The Russian government has put the British prosecutor of the international criminal court (ICC) on a wanted list in an act of retribution after the Hague-based court issued an arrest warrant for Vladimir Putin for allegedly overseeing the abduction of Ukrainian children.
The arrest order said Russia’s interior ministry was seeking to detain Karim Khan, who has served as the ICC prosecutor since 2021.
In March, the ICC issued arrest warrants for Putin and Russia’s commissioner for children’s rights, Maria Lvova-Belova, on allegations they facilitated the forced deportation of thousands of children from Ukraine to Russia, where many have been placed with Russian families.
Neither have denied that Ukrainian children have been sent to Russian families. Lvova-Belova in February said she had “adopted” a 15-year-old child from Mariupol, telling Putin: “I know what it means to be a mother of a child from Donbas.”
As the court’s prosecutor, Khan played an intimate role in the arrest warrant against Putin.
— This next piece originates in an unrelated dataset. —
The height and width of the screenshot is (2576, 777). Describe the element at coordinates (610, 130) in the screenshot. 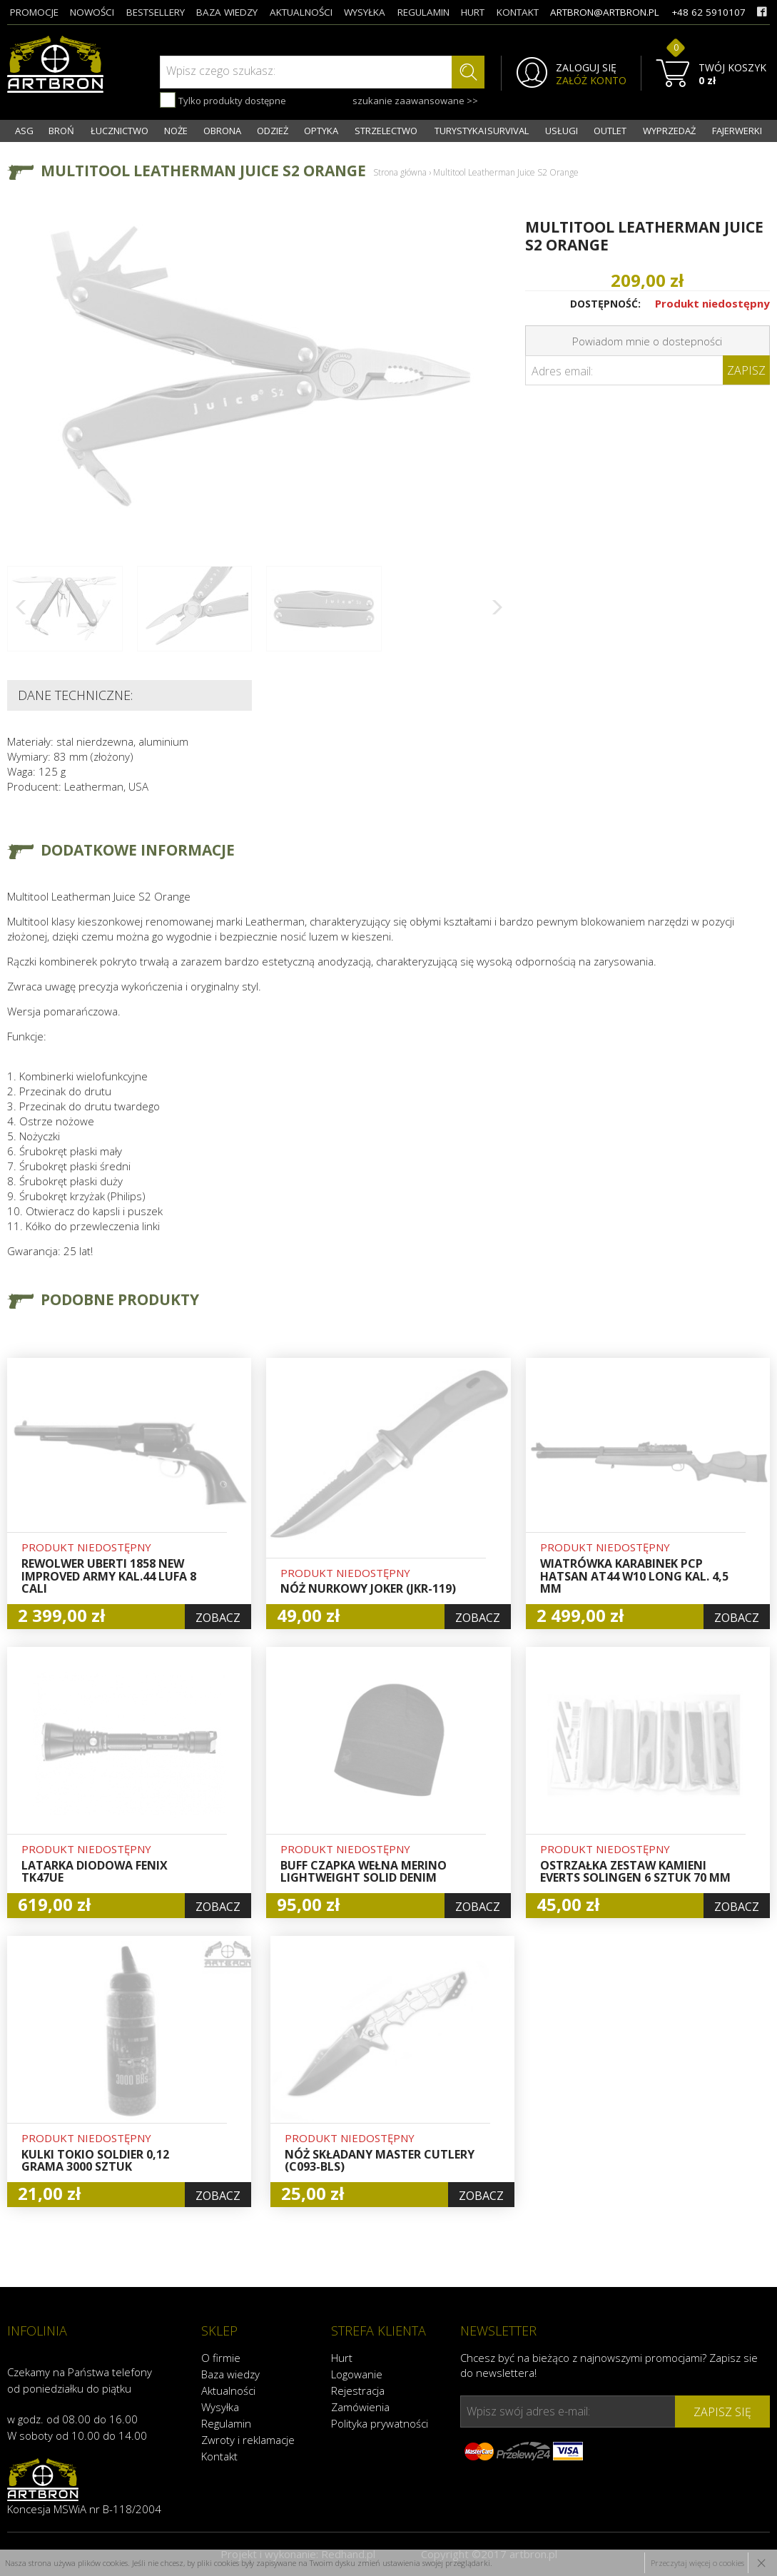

He visited Ukraine four times in the year before the accusations were made public, leading to a ruling that “there are reasonable grounds to believe that Mr Putin bears individual criminal responsibility” for the child abductions.
Kyiv has accused Russia of abducting more than 16,000 children from the country since the full-scale invasion began in February last year.
Khan was previously named in a criminal case opened by the Russian investigative committee, which also accused three judges of the court of making false accusations of guilt and of preparing an attack on a representative of a foreign state.
Khan’s addition to the wanted list is the latest step in the growing confrontation between Russia and Ukraine’s western allies, which the Kremlin is now seeking to portray as an existential conflict.
The arrest warrant for Putin has provoked a strong reaction from the Kremlin and Putin’s allies. The former president Dmitry Medvedev called for a missile strike on the ICC in response to the arrest warrant. The state Duma chair, Vyacheslav Volodin, said the warrant was equivalent to an act of aggression against Russia.
“Washington and Brussels understand: Putin is Russia,” he said.